Stored items:
====
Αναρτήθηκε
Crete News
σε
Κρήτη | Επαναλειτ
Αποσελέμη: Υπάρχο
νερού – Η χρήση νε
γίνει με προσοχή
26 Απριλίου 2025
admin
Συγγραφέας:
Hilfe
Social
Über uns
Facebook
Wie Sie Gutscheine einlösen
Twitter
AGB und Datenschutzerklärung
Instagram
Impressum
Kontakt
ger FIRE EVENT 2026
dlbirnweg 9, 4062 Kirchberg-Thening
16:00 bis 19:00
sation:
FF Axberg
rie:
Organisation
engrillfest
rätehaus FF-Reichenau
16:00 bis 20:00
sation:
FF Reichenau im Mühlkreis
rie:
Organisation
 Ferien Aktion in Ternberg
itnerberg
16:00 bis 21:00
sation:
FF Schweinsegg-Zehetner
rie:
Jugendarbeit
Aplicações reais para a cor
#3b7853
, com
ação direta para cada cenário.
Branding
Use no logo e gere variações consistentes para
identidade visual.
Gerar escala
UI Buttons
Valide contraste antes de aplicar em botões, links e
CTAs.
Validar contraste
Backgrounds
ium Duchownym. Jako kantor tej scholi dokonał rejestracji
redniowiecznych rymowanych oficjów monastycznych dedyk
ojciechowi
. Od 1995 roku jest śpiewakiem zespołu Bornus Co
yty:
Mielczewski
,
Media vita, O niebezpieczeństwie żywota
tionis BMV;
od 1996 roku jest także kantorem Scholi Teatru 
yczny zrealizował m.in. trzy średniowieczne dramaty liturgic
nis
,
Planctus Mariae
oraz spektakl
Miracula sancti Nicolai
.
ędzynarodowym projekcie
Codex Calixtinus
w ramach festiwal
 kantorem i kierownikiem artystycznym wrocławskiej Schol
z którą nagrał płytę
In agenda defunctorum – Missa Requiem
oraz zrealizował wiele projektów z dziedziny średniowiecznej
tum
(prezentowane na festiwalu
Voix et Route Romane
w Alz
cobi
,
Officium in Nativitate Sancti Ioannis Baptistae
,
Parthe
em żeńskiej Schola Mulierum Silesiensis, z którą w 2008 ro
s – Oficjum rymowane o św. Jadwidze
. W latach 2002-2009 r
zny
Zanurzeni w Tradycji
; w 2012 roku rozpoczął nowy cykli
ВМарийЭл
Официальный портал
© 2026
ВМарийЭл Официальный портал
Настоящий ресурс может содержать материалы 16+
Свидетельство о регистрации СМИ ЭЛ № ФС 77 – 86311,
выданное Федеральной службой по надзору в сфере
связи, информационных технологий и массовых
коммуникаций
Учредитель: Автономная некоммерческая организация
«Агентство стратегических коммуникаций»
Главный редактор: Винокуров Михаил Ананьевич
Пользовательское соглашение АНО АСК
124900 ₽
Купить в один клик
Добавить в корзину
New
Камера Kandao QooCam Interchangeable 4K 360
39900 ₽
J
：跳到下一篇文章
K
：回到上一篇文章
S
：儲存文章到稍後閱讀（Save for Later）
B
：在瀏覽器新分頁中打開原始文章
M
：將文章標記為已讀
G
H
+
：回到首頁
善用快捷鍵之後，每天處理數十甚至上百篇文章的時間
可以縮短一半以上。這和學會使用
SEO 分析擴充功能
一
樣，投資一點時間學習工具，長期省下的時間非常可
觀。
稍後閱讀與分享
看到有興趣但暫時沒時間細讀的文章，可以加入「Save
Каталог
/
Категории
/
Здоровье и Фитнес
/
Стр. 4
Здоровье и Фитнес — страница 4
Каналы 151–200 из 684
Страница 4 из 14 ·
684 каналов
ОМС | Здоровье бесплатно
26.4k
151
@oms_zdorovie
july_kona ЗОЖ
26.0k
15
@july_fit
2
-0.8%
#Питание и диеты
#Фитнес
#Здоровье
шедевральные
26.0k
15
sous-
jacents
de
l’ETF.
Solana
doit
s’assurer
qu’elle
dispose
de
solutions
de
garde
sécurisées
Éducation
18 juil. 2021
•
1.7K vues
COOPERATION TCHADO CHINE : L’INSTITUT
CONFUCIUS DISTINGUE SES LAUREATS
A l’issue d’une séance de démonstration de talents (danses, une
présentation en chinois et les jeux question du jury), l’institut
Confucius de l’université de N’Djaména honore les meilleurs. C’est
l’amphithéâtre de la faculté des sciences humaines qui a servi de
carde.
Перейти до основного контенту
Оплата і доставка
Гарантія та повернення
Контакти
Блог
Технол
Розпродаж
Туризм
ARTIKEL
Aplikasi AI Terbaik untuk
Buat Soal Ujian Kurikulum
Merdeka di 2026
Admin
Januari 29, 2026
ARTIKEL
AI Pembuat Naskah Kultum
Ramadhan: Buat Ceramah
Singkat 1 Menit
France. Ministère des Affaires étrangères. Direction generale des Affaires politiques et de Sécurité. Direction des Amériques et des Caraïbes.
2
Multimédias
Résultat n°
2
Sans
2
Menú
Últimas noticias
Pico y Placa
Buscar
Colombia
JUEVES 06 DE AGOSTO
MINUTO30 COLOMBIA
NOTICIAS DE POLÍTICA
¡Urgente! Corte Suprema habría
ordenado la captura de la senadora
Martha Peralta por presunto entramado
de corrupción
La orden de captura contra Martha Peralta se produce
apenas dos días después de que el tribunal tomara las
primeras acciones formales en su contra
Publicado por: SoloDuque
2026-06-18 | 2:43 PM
====
An exact, complete copy of the data is the only acceptable answer.

Αναρτήθηκε
Crete News
σε
Κρήτη | Επαναλειτ
Αποσελέμη: Υπάρχο
νερού – Η χρήση νε
γίνει με προσοχή
26 Απριλίου 2025
admin
Συγγραφέας:
Hilfe
Social
Über uns
Facebook
Wie Sie Gutscheine einlösen
Twitter
AGB und Datenschutzerklärung
Instagram
Impressum
Kontakt
ger FIRE EVENT 2026
dlbirnweg 9, 4062 Kirchberg-Thening
16:00 bis 19:00
sation:
FF Axberg
rie:
Organisation
engrillfest
rätehaus FF-Reichenau
16:00 bis 20:00
sation:
FF Reichenau im Mühlkreis
rie:
Organisation
 Ferien Aktion in Ternberg
itnerberg
16:00 bis 21:00
sation:
FF Schweinsegg-Zehetner
rie:
Jugendarbeit
Aplicações reais para a cor
#3b7853
, com
ação direta para cada cenário.
Branding
Use no logo e gere variações consistentes para
identidade visual.
Gerar escala
UI Buttons
Valide contraste antes de aplicar em botões, links e
CTAs.
Validar contraste
Backgrounds
ium Duchownym. Jako kantor tej scholi dokonał rejestracji
redniowiecznych rymowanych oficjów monastycznych dedyk
ojciechowi
. Od 1995 roku jest śpiewakiem zespołu Bornus Co
yty:
Mielczewski
,
Media vita, O niebezpieczeństwie żywota
tionis BMV;
od 1996 roku jest także kantorem Scholi Teatru 
yczny zrealizował m.in. trzy średniowieczne dramaty liturgic
nis
,
Planctus Mariae
oraz spektakl
Miracula sancti Nicolai
.
ędzynarodowym projekcie
Codex Calixtinus
w ramach festiwal
 kantorem i kierownikiem artystycznym wrocławskiej Schol
z którą nagrał płytę
In agenda defunctorum – Missa Requiem
oraz zrealizował wiele projektów z dziedziny średniowiecznej
tum
(prezentowane na festiwalu
Voix et Route Romane
w Alz
cobi
,
Officium in Nativitate Sancti Ioannis Baptistae
,
Parthe
em żeńskiej Schola Mulierum Silesiensis, z którą w 2008 ro
s – Oficjum rymowane o św. Jadwidze
. W latach 2002-2009 r
zny
Zanurzeni w Tradycji
; w 2012 roku rozpoczął nowy cykli
ВМарийЭл
Официальный портал
© 2026
ВМарийЭл Официальный портал
Настоящий ресурс может содержать материалы 16+
Свидетельство о регистрации СМИ ЭЛ № ФС 77 – 86311,
выданное Федеральной службой по надзору в сфере
связи, информационных технологий и массовых
коммуникаций
Учредитель: Автономная некоммерческая организация
«Агентство стратегических коммуникаций»
Главный редактор: Винокуров Михаил Ананьевич
Пользовательское соглашение АНО АСК
124900 ₽
Купить в один клик
Добавить в корзину
New
Камера Kandao QooCam Interchangeable 4K 360
39900 ₽
J
：跳到下一篇文章
K
：回到上一篇文章
S
：儲存文章到稍後閱讀（Save for Later）
B
：在瀏覽器新分頁中打開原始文章
M
：將文章標記為已讀
G
H
+
：回到首頁
善用快捷鍵之後，每天處理數十甚至上百篇文章的時間
可以縮短一半以上。這和學會使用
SEO 分析擴充功能
一
樣，投資一點時間學習工具，長期省下的時間非常可
觀。
稍後閱讀與分享
看到有興趣但暫時沒時間細讀的文章，可以加入「Save
Каталог
/
Категории
/
Здоровье и Фитнес
/
Стр. 4
Здоровье и Фитнес — страница 4
Каналы 151–200 из 684
Страница 4 из 14 ·
684 каналов
ОМС | Здоровье бесплатно
26.4k
151
@oms_zdorovie
july_kona ЗОЖ
26.0k
15
@july_fit
2
-0.8%
#Питание и диеты
#Фитнес
#Здоровье
шедевральные
26.0k
15
sous-
jacents
de
l’ETF.
Solana
doit
s’assurer
qu’elle
dispose
de
solutions
de
garde
sécurisées
Éducation
18 juil. 2021
•
1.7K vues
COOPERATION TCHADO CHINE : L’INSTITUT
CONFUCIUS DISTINGUE SES LAUREATS
A l’issue d’une séance de démonstration de talents (danses, une
présentation en chinois et les jeux question du jury), l’institut
Confucius de l’université de N’Djaména honore les meilleurs. C’est
l’amphithéâtre de la faculté des sciences humaines qui a servi de
carde.
Перейти до основного контенту
Оплата і доставка
Гарантія та повернення
Контакти
Блог
Технол
Розпродаж
Туризм
ARTIKEL
Aplikasi AI Terbaik untuk
Buat Soal Ujian Kurikulum
Merdeka di 2026
Admin
Januari 29, 2026
ARTIKEL
AI Pembuat Naskah Kultum
Ramadhan: Buat Ceramah
Singkat 1 Menit
France. Ministère des Affaires étrangères. Direction generale des Affaires politiques et de Sécurité. Direction des Amériques et des Caraïbes.
2
Multimédias
Résultat n°
2
Sans
2
Menú
Últimas noticias
Pico y Placa
Buscar
Colombia
JUEVES 06 DE AGOSTO
MINUTO30 COLOMBIA
NOTICIAS DE POLÍTICA
¡Urgente! Corte Suprema habría
ordenado la captura de la senadora
Martha Peralta por presunto entramado
de corrupción
La orden de captura contra Martha Peralta se produce
apenas dos días después de que el tribunal tomara las
primeras acciones formales en su contra
Publicado por: SoloDuque
2026-06-18 | 2:43 PM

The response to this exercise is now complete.